Environmental volunteering can take many forms:

1. Practical: Perhaps most well known are practical forms of environmental volunteering. Volunteers may be involved in habitat management, vegetation cutting, removal of invasive species, etc.
2. Fundraising: Many environmental organizations rely on donations for financial support. Volunteers may be involved in the raising of funds on the ground.
3. Administrative: Volunteers with professional skills, such as legal or PR knowledge, may volunteer by providing administrative support.
4. Advocation: Volunteers can help with lobbying efforts, which can include local, national and international authorities and corporations.

== Motivation ==

Like other types of volunteering, environmental volunteers are motivated by a range of different factors, some of which are altruistic and others are for personal interest and development. The principal motivation behind participating in environmental volunteering is to improve the environment. Surveys have found that those engaged in environmental volunteering care deeply about the environment and wish to improve the environment in which they live within. Recognised motivations are:

1. Making a contribution to the community
2. Promoting social interaction
3. Personal development. Volunteering can help employment prospects. Employers frequently cite volunteering as enhancing job applications. A variety of studies have found that the personal health of those engaged in volunteer work improves. In particular, volunteering improves personal mental well-being. Environmental volunteering enhances community cohesion and improves society. This was notably recognised in the UK and the promotion of the 'Big Society' concept of the David Cameron government.
4. Learning about the natural environment: volunteering is seen as a method to promote knowledge about the environment.
5. A general ethic of care for the environment.

== Tactics ==

=== Internships ===
Internships are typically longer term voluntary placements, aimed at graduates wishing to gain the experience required to work in the environmental sector. Internships last typically for 3-6 months but can last as long as a year. Interns often work on a specific project, working in a full time manner. Internships are often formalised with contracts and specific job roles.

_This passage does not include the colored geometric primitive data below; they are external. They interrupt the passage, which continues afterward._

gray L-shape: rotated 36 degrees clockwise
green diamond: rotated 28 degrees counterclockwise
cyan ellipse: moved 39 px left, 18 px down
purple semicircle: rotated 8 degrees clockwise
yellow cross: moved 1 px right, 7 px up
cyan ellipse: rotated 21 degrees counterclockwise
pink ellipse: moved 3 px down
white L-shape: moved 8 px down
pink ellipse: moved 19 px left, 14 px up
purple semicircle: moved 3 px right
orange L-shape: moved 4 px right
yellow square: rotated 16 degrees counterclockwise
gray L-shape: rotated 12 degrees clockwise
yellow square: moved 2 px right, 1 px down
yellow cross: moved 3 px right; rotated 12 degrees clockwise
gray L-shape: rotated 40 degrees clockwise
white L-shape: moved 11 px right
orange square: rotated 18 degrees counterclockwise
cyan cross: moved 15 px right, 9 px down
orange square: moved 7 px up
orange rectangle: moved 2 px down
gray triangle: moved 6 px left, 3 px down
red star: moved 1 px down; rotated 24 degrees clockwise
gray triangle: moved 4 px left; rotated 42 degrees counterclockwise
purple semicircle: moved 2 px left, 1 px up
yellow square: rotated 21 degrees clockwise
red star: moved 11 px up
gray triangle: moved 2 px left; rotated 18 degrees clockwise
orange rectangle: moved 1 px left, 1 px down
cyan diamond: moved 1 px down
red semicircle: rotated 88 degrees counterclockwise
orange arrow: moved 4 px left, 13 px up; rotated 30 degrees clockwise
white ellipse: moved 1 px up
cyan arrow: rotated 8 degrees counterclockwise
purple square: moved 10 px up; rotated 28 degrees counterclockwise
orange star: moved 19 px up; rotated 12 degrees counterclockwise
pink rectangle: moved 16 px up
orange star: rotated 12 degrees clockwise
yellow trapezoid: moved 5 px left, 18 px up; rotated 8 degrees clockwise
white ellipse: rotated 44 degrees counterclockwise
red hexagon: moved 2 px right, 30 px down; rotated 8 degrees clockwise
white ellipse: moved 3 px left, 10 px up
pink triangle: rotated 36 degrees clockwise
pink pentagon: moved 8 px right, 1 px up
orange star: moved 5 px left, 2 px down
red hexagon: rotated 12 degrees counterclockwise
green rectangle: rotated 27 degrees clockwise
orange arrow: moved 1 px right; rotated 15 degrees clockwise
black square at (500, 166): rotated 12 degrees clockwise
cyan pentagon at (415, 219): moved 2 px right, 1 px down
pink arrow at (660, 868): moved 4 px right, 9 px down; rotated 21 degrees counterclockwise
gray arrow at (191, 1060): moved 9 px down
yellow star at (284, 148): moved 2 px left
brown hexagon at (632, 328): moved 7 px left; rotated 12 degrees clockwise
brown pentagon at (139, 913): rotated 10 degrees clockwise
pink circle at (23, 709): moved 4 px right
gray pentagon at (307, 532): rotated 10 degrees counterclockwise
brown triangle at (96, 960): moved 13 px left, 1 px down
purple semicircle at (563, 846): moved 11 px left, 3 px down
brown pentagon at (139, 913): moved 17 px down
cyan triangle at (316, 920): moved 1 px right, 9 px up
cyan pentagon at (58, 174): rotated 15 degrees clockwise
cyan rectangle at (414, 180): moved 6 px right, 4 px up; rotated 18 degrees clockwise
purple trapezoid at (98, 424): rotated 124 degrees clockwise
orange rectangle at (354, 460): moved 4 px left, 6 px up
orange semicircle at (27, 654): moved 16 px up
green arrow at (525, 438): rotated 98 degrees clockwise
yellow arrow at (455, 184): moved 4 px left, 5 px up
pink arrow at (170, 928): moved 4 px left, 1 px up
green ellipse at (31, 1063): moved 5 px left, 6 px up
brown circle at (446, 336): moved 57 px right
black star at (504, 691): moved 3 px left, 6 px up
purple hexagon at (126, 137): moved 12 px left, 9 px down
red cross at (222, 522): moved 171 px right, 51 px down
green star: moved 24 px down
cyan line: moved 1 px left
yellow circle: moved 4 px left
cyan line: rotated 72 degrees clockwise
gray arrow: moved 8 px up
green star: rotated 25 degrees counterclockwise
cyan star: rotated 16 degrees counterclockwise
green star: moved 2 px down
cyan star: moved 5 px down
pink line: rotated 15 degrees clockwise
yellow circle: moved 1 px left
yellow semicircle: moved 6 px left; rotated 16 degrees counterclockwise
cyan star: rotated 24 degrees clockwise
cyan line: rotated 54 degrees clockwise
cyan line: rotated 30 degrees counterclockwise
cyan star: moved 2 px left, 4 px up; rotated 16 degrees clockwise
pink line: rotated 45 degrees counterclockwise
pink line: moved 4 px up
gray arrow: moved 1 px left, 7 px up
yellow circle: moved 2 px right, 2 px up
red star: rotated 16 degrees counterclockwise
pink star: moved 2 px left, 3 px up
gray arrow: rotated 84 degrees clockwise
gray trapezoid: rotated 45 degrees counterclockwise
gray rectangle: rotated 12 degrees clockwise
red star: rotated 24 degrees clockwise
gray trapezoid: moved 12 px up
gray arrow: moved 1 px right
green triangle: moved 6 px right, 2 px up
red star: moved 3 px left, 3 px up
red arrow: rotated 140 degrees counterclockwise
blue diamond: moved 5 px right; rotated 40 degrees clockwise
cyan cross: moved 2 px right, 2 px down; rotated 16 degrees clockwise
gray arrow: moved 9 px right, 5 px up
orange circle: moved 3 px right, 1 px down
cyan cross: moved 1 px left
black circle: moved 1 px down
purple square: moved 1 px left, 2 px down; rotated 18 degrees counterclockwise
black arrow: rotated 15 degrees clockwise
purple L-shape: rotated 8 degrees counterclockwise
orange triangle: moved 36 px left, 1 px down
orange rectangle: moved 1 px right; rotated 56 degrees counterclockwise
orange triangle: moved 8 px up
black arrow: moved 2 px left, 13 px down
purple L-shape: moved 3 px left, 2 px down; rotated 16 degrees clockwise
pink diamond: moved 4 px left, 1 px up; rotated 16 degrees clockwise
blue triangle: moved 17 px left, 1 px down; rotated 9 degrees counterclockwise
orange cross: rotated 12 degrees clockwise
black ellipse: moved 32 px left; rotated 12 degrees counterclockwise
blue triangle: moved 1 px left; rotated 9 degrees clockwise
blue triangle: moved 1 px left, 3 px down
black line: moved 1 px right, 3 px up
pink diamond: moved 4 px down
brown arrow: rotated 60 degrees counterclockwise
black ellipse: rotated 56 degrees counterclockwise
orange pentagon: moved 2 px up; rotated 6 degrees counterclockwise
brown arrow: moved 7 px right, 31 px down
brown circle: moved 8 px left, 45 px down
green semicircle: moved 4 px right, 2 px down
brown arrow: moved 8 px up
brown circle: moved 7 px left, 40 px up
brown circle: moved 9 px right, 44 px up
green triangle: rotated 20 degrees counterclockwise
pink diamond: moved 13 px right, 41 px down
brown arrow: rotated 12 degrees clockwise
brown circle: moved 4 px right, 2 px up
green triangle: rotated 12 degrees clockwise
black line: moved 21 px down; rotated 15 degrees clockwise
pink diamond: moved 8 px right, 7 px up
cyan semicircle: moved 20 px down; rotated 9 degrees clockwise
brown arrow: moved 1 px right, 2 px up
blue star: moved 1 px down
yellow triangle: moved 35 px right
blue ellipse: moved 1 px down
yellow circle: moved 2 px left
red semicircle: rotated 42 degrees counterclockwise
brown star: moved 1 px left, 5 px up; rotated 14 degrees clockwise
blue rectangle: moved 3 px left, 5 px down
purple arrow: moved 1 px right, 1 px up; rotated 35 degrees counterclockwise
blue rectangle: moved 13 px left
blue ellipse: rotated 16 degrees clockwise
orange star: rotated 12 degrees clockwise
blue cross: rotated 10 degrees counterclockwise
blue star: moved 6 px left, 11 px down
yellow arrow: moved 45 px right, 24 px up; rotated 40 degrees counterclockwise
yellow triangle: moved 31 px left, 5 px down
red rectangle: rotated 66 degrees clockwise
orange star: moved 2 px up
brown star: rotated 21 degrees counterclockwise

Internships are seen as method for graduates to gain the required work experience to work in the environmental sector. However, there has been increasing concern about unpaid internships generally. The Taylor Report into working practises advocated the banning of unpaid internships as they were seen as a barrier to those entering professions from low socio-economic backgrounds.

Specific concerns relating to internships in the environmental sector are more based on reducing the number of entry-level posts, and exploitation for menial tasks.

=== Educational outreach and advocacy ===
Educational outreach and advocacy efforts take many forms that often involve increasing public awareness, shaping environmental values, and influencing behavior change. Volunteers might participate by leading nature walks, conducting environmental workshops in schools, or tabling at public events to distribute information about sustainability, conservation, and climate change. Some programs are organized by non-profits or government services, such as the National Park Service's Volunteers-In-Parks program, which trains volunteers to educate park visitors on ecological issues and park stewardship.